Si bien el Art Bonus, es decir, el crédito fiscal del 65% reservado a las empresas que invierten en cultura es, números en mano, sin duda una herramienta importante y muy utilizada por las empresas (555 millones de euros donados por las empresas para la cultura, en un período que va desde la introducción de la herramienta en 2014 hasta abril de 2021), esto no es suficiente, y como bien dice el Ministro de Cultura, Dario Franceschini, hay que aspirar a un nivel de madurez en el que, dentro de los balances sociales, se dedique una partida a las inversiones en cultura, y luego quizás en el futuro (y esto podría añadirse) en el que, junto a un balance social y un balance medioambiental, también pueda tener dignidad un balance cultural. Si es cierto que las grandes empresas que no invierten en cultura deberían avergonzarse de sí mismas (citando de nuevo a Franceschini), entonces también debe existir una comunidad madura que también tenga la capacidad de avergonzarlas, y por tanto debemos esperar un futuro en el que los consumidores estén cada vez más dispuestos a recompensar con sus acciones de compra a aquellas empresas que invierten parte de su capital en cultura, como ya ocurre con las empresas que prestan atención a las cuestiones medioambientales o sociales. Al mismo tiempo, sin embargo, los grandes grupos que invierten en esta dirección deben tener la oportunidad de hacer reconocible y visible su intervención. ¿En qué medida han contribuido los edificios de Peggy Guggenheim a dar a conocer la Fundación al gran público y a caracterizar la estética (aparte de Venecia) de los lugares donde se ubican y de los que todos nos beneficiamos gratuitamente? ¿En qué pensamos cuando vemos la sede de la Fundación Louis Vuitton? ¿Tenemos necesariamente que entrar en ella para disfrutarla?
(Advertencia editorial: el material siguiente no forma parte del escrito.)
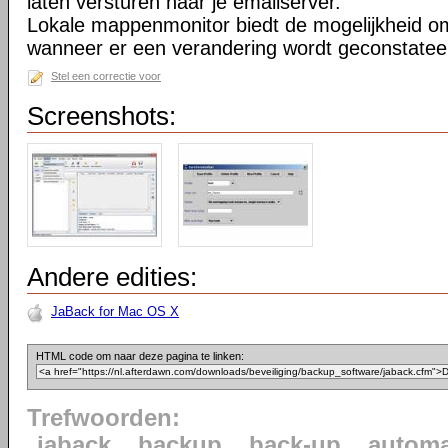
laten versturen naar je emailserver.
Lokale mappenmonitor biedt de mogelijkheid o
wanneer er een verandering wordt geconstatee
Stel een correctie voor
Screenshots:
Andere edities:
JaBack for Mac OS X
HTML code om naar deze pagina te linken:
Trefwoorden:
jaback
backup
back-up
automa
Habrá quien hable de lavado cultural, del mismo modo que ya se habla de forma generalizada de lavado verde, pero si la intervención de inversión cultural la realiza una empresa que opera dentro de la legalidad, ¿por qué deberíamos empezar a discutir inmediatamente si la acción está impulsada más por un espíritu fiscal/comercial que por uno puramente filantrópico? Es indudable que habrá sujetos que a través del arte y la cultura intentarán comprar la paz social, u obtener concesiones para realizar acciones que podrían estar en el centro de una discusión de conveniencia, pero es un riesgo que debemos asumir, sin abdicar de la crítica, pero con un enfoque más laico y menos moralista. La historia del arte, la arquitectura y la regeneración urbana continuará sin nosotros, por lo que cada vez correremos más el riesgo de quedarnos en la periferia, destinados a convertirnos en una gran Disneylandia de la cultura donde, en el mejor de los casos, nos encontraremos celebrando otro edificio del siglo XIX o XX convertido en museo o fundación, y lo más colorido y atrevido que nos permitiremos será un bonito mural que aporte un poco de color a nuestros grises suburbios.